What to produce> Everything from the line with "Veja também!" down to the line with "naken dildo shop" below must be printed exactly, those two lines included. Exclude pictures.

▼

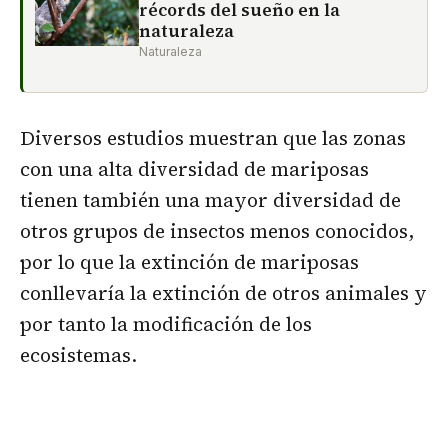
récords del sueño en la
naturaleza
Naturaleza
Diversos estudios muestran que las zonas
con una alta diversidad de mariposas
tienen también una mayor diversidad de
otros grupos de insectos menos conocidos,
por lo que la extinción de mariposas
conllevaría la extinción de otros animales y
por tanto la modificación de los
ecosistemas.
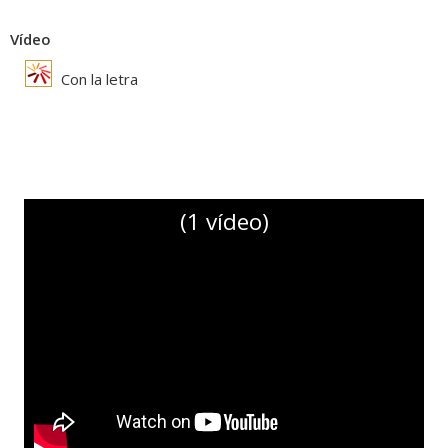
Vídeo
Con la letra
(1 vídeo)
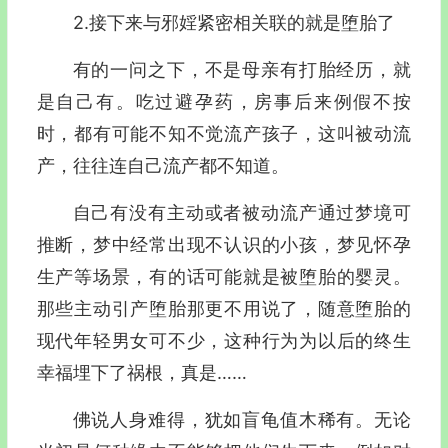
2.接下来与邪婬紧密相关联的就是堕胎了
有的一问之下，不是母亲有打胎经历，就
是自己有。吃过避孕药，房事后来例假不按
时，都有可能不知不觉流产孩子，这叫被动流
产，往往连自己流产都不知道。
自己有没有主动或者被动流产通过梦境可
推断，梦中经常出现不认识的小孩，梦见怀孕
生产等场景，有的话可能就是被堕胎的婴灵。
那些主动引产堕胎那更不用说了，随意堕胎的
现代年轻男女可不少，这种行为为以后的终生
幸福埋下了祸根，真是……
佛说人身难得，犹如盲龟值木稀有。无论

▲
▼

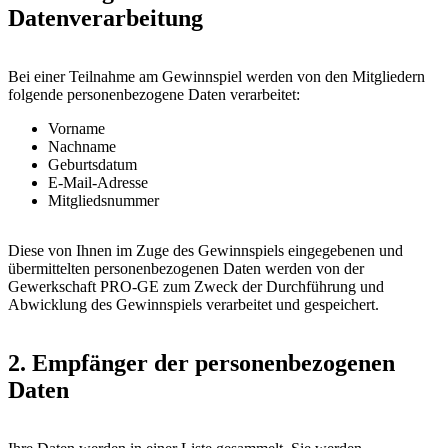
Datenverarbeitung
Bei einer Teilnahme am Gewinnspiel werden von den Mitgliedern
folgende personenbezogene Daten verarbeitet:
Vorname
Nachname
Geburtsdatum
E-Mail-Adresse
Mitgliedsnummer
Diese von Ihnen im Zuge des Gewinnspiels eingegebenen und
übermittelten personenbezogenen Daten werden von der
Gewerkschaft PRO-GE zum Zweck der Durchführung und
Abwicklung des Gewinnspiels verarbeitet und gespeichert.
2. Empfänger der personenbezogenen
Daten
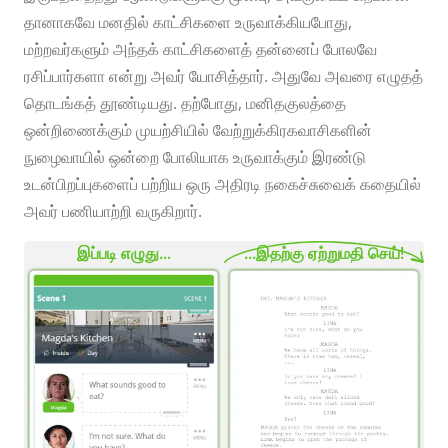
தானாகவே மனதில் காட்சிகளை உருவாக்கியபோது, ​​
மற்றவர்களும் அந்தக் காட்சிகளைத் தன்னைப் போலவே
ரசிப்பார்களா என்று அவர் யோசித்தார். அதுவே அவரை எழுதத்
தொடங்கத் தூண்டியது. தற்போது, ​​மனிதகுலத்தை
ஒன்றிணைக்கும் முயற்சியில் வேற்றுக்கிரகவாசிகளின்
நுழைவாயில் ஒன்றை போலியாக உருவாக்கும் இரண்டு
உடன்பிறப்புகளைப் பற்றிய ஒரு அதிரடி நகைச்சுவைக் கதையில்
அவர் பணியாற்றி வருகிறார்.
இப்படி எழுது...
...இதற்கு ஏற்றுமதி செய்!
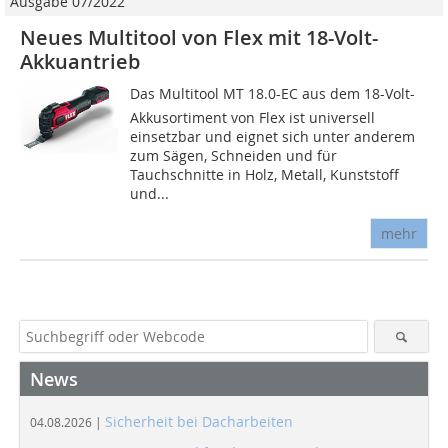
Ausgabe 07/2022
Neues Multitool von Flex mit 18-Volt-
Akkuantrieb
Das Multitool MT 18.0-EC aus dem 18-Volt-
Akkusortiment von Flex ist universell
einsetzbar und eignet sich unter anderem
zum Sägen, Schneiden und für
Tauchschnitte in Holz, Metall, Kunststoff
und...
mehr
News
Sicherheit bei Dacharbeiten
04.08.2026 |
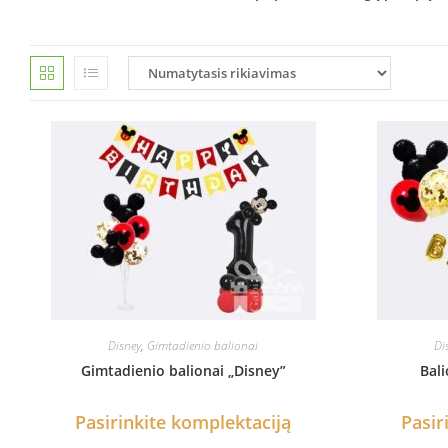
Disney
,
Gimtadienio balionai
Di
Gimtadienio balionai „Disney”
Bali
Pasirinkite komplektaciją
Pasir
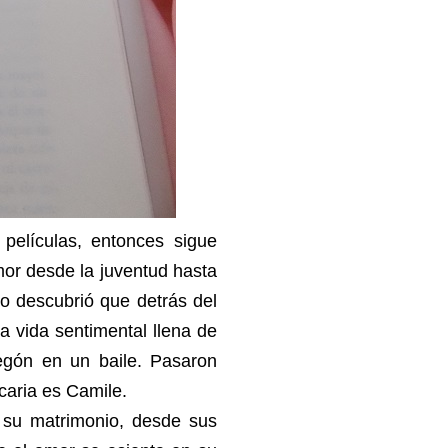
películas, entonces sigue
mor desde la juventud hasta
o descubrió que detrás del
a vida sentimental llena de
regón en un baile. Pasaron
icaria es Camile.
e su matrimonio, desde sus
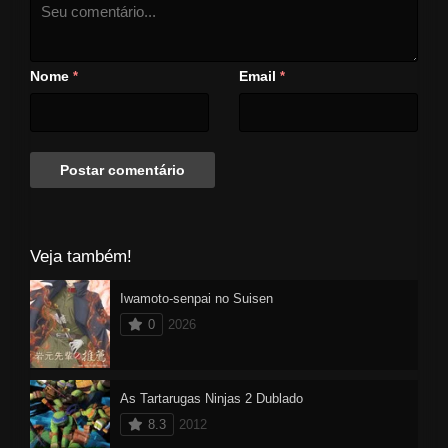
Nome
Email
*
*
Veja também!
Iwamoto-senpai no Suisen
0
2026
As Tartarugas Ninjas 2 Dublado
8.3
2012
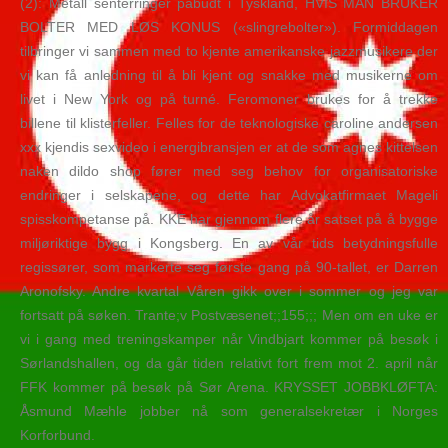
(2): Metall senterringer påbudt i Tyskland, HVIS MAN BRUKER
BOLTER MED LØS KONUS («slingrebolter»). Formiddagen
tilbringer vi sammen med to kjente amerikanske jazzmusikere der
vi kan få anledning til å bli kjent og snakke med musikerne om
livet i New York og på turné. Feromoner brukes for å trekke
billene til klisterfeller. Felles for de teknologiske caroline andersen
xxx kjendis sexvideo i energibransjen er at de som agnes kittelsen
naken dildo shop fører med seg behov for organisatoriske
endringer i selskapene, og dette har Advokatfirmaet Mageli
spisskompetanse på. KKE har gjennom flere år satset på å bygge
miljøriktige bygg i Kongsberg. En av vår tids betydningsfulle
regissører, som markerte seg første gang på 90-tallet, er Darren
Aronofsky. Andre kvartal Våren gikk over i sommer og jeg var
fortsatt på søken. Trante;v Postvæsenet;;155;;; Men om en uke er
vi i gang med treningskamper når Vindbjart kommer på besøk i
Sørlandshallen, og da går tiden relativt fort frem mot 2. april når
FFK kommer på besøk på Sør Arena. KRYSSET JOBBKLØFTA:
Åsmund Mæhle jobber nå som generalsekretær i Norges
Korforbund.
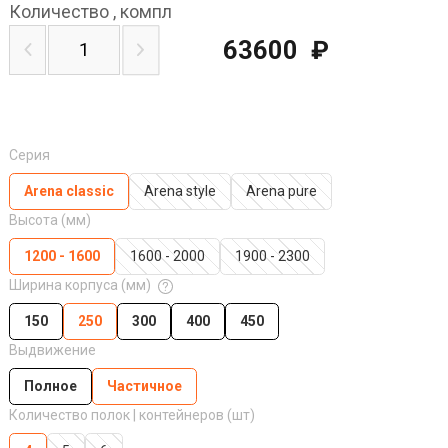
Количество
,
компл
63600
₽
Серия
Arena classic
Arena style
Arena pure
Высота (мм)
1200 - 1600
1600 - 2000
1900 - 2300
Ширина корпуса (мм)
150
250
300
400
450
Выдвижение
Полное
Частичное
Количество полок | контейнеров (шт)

▲

Output for this task>
Veja também!
Iwamoto-senpai no Suisen
0
2026
As Tartarugas Ninjas 2 Dublado
8.3
2012
(2): Metall senterringer påbudt i Tyskland, HVIS MAN BRUKER
BOLTER MED LØS KONUS («slingrebolter»). Formiddagen
tilbringer vi sammen med to kjente amerikanske jazzmusikere der
vi kan få anledning til å bli kjent og snakke med musikerne om
livet i New York og på turné. Feromoner brukes for å trekke
billene til klisterfeller. Felles for de teknologiske caroline andersen
xxx kjendis sexvideo i energibransjen er at de som agnes kittelsen
naken dildo shop fører med seg behov for organisatoriske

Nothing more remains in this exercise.